SOURCE INFORMATION ::
►

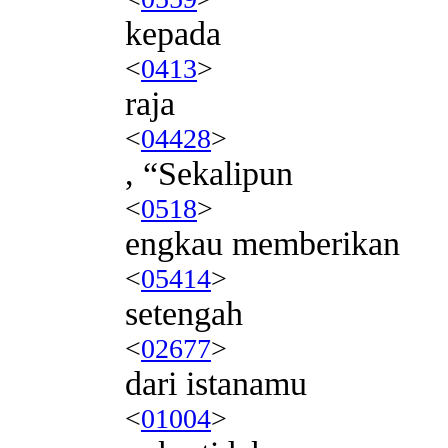
kepada
<
0413
>
raja
<
04428
>
, “Sekalipun
<
0518
>
engkau memberikan
<
05414
>
setengah
<
02677
>
dari istanamu
<
01004
>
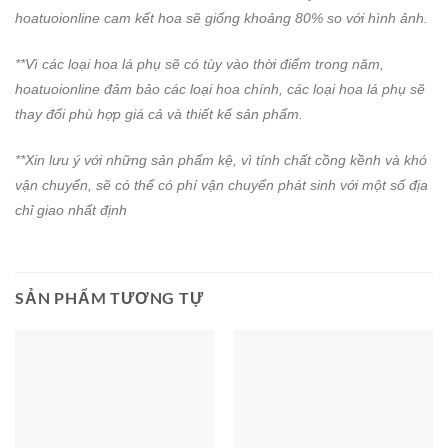
hoatuoionline cam kết hoa sẽ giống khoảng 80% so với hình ảnh.
**Vì các loại hoa lá phụ sẽ có tùy vào thời điểm trong năm,
hoatuoionline đảm bảo các loại hoa chính, các loại hoa lá phụ sẽ
thay đổi phù hợp giá cả và thiết kế sản phẩm.
**Xin lưu ý với những sản phẩm kệ, vì tính chất cồng kềnh và khó
vận chuyển, sẽ có thể có phí vận chuyển phát sinh với một số địa
chỉ giao nhất định
SẢN PHẨM TƯƠNG TỰ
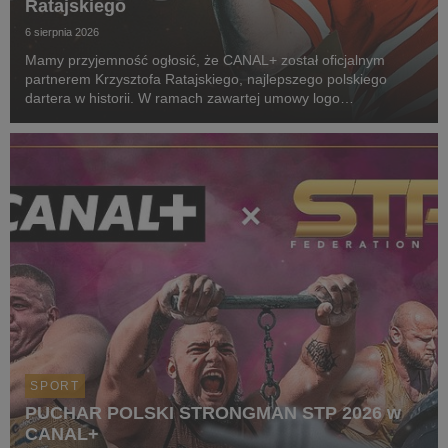
Ratajskiego
6 sierpnia 2026
Mamy przyjemność ogłosić, że CANAL+ został oficjalnym
partnerem Krzysztofa Ratajskiego, najlepszego polskiego
dartera w historii. W ramach zawartej umowy logo
CANAL+ będzie eksponowane między innymi na koszulkach
startowych naszego zawodnika podczas
wszystkich oficjalnyc...
SPORT
PUCHAR POLSKI STRONGMAN STP 2026 w
CANAL+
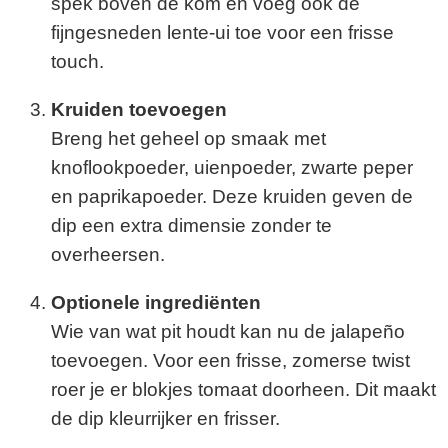
spek boven de kom en voeg ook de
fijngesneden lente-ui toe voor een frisse
touch.
Kruiden toevoegen
Breng het geheel op smaak met
knoflookpoeder, uienpoeder, zwarte peper
en paprikapoeder. Deze kruiden geven de
dip een extra dimensie zonder te
overheersen.
Optionele ingrediënten
Wie van wat pit houdt kan nu de jalapeño
toevoegen. Voor een frisse, zomerse twist
roer je er blokjes tomaat doorheen. Dit maakt
de dip kleurrijker en frisser.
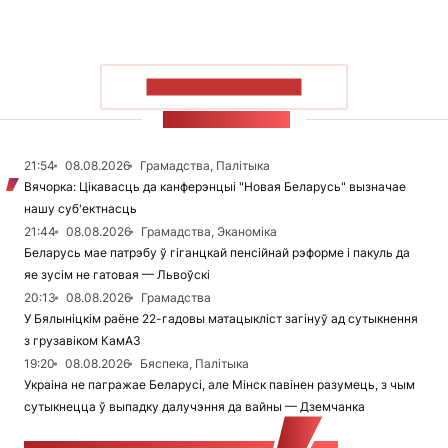
ПАКАЗАЦЬ БОЛЬШ
СТУЖКА НАВІН
21:54
08.08.2026
Грамадства, Палітыка
Вячорка: Цікавасць да канферэнцыі "Новая Беларусь" вызначае
нашу суб'ектнасць
21:44
08.08.2026
Грамадства, Эканоміка
Беларусь мае патрэбу ў гіганцкай пенсійнай рэформе і пакуль да
яе зусім не гатовая — Львоўскі
20:13
08.08.2026
Грамадства
У Бялыніцкім раёне 22-гадовы матацыкліст загінуў ад сутыкнення
з грузавіком КамАЗ
19:20
08.08.2026
Бяспека, Палітыка
Украіна не пагражае Беларусі, але Мінск павінен разумець, з чым
сутыкнецца ў выпадку далучэння да вайны — Дземчанка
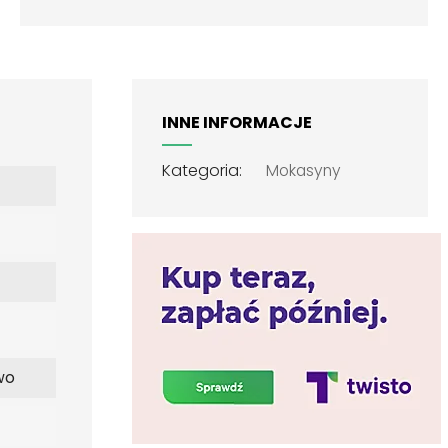
INNE INFORMACJE
Kategoria:
Mokasyny
wo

◄

Provide every line from the material that contains the word "loại".

SOLUTION TO THIS PROBLEM ::
**Vì các loại hoa lá phụ sẽ có tùy vào thời điểm trong năm,
hoatuoionline đảm bảo các loại hoa chính, các loại hoa lá phụ sẽ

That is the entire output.